Print the data exactly as it is given, please.

> **STUDY MATERIAL**:
---------------

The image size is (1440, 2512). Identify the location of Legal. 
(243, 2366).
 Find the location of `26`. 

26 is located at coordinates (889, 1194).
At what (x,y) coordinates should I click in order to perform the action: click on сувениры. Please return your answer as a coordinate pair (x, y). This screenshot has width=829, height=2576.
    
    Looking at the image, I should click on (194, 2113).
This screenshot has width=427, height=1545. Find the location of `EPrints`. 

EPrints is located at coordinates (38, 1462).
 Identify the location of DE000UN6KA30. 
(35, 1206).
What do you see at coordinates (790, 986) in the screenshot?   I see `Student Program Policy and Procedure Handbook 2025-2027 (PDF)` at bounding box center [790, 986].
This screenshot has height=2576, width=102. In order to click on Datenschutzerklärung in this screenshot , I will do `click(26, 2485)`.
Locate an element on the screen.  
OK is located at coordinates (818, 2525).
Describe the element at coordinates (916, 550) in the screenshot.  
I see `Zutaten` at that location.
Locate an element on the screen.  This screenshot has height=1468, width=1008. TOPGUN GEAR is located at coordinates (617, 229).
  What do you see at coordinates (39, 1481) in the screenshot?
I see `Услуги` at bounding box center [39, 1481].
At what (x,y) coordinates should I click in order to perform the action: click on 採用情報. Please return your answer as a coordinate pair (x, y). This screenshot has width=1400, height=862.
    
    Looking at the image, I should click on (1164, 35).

---------------

> **EXERCISE RESULT**:
The image size is (1440, 2512). Identify the location of Legal. 
(243, 2366).
 Find the location of `26`. 

26 is located at coordinates (889, 1194).
At what (x,y) coordinates should I click in order to perform the action: click on сувениры. Please return your answer as a coordinate pair (x, y). This screenshot has width=829, height=2576.
    
    Looking at the image, I should click on (194, 2113).
This screenshot has width=427, height=1545. Find the location of `EPrints`. 

EPrints is located at coordinates (38, 1462).
 Identify the location of DE000UN6KA30. 
(35, 1206).
What do you see at coordinates (790, 986) in the screenshot?   I see `Student Program Policy and Procedure Handbook 2025-2027 (PDF)` at bounding box center [790, 986].
This screenshot has height=2576, width=102. In order to click on Datenschutzerklärung in this screenshot , I will do `click(26, 2485)`.
Locate an element on the screen.  
OK is located at coordinates (818, 2525).
Describe the element at coordinates (916, 550) in the screenshot.  
I see `Zutaten` at that location.
Locate an element on the screen.  This screenshot has height=1468, width=1008. TOPGUN GEAR is located at coordinates (617, 229).
  What do you see at coordinates (39, 1481) in the screenshot?
I see `Услуги` at bounding box center [39, 1481].
At what (x,y) coordinates should I click in order to perform the action: click on 採用情報. Please return your answer as a coordinate pair (x, y). This screenshot has width=1400, height=862.
    
    Looking at the image, I should click on (1164, 35).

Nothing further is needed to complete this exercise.